By dealing directly with insurance companies, schools can reduce
costs by thousands of dollars per employee. Lakeview expects to save $500,000 a
year with the switch. A typical MESSA package can top $16,000 a year per
teacher. Many districts, such as Holland, have argued for monthly caps in
contract negotiations that would equal $12,000 to $13,000 a year per employee. A
Kaiser Family Foundation study shows the average cost of health insurance
nationwide is about $10,880 per family.
"A lot of schools are starting to go away from MESSA," says
Holland Superintendent Frank Garcia. "We were one of the first to take a stand
on health care costs."
MESSA is a large part of ongoing contract struggles for Ironwood
Public Schools in the Upper Peninsula. Health insurance expenditures there have
more than doubled in the last five years and now cost taxpayers over $16,000 a
year per teacher. Other districts report 15 percent annual increases.

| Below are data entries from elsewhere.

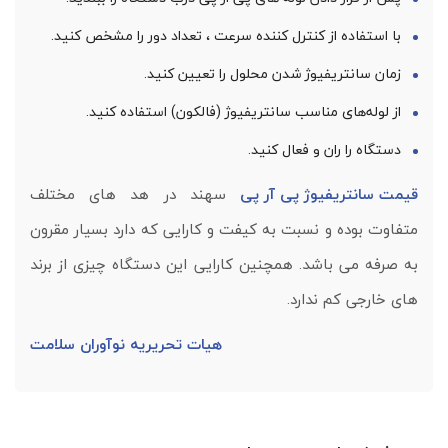
با استفاده از کنترل کننده سرعت ، تعداد دور را مشخص کنید.
زمان سانتریفیوژ شدن محلول را تعیین کنید.
از لوله‌های مناسب سانتریفیوژ (فالکون) استفاده کنید.
دستگاه را ران و فعال کنید.
قیمت سانتریفیوژ پی آر پی
سهند در هد های مختلف
متفاوت بوده و نسبت به کیفت و کارایی که دارد بسیار مقرون
به صرفه می باشد. همچنین کارایی این دستگاه چیزی از برند
های خارجی کم ندارد.
هیات تحریریه نوآوران سلامت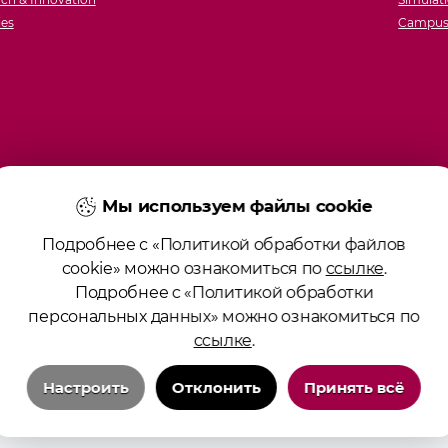
ies
Campus 
Мы используем файлы cookie
Подробнее с «Политикой обработки файлов
cookie» можно ознакомиться по
ссылке
.
Подробнее с «Политикой обработки
персональных данных» можно ознакомиться по
ссылке
.
Настроить
Отклонить
Принять всё
Технические/системные куки-файлы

The Ironwood Daily Globe quoted a brief filed by the Ironwood
school district with the Michigan Employment Relations Commission as stating,
"Statewide, school districts are frustrated with the MEA’s refusal to negotiate
cost containment and are declaring impasse and unilaterally instituting employee
Also frustrating for schools is MESSA’s refusal to disclose
aggregate claims data to individual districts. This hampers school boards two
ways. First, they have trouble seeking competitive bids from other health
insurance providers because there is no claims data history for other bidders to
use in comparison. Secondly, without obtaining other insurance bids, the
district cannot present that information during collective bargaining sessions
with employee unions.
A package of bills in the Legislature could change how schools
handle health care insurance for teachers and other employees by allowing
districts to pool together and self-insure employees. The plan has been
estimated to reduce costs by hundreds of millions of dollars, which schools in
turn could spend on higher teacher salaries, hiring more teachers, buying new
textbooks or investing in infrastructure.

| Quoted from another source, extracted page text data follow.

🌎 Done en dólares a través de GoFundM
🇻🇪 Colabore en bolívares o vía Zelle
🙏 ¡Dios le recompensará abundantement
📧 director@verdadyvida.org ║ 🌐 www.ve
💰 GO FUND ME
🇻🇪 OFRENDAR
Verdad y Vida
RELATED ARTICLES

A pilot program for just such an approach is being used in
Ottawa and Kent counties. Known as the West Michigan Health Insurance Pool, it
serves 11 school districts and covers more than 1,000 employees, although none
are teachers. Participating districts have said it will reduce costs by as much
as 10 percent yearly.
The changes are beginning to have a ripple effect statewide, as
teachers voluntarily move away from MESSA in exchange for other benefits.
Teachers in the Pinckney schools, for example, voted 97 percent
in favor of dropping the MEA’s MESSA in order to save jobs. The change will
reduce costs by about $800,000, which the district said would be enough to
maintain current staffing levels for the next school year.

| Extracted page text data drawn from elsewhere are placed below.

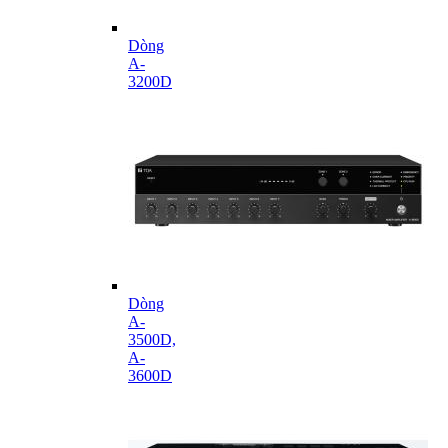
Dòng
A-
3200D
Dòng
A-
3500D,
A-
3600D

In the Bay City Public Schools, all employee unions except the
teachers agreed to open their contracts this year and switch insurance plans,
moving from MESSA Super Care I to a less costly MESSA PPO. The move reduced
costs by about $190,000. Contracts between the schools and all eight employee
unions are up for negotiation this summer, and officials said they could slash
$4 million of a projected $7.5 million budget deficit if all employees would
abandon MESSA completely in favor of a less expensive plan with equal coverage.
Other districts are settling contracts by giving teachers a
choice between the MESSA plans. Those who chose to keep the more expensive Super
Care I must pay the difference between it and the PPO, which the schools say
they can afford to provide at no cost to employees.
"It comes down to financial stability and survival," Garcia
said. "Our board is committed to the community, to our students and to our
programs. Our two heaviest burdens are retirement costs and health care, but we
still need to maintain a financially viable district."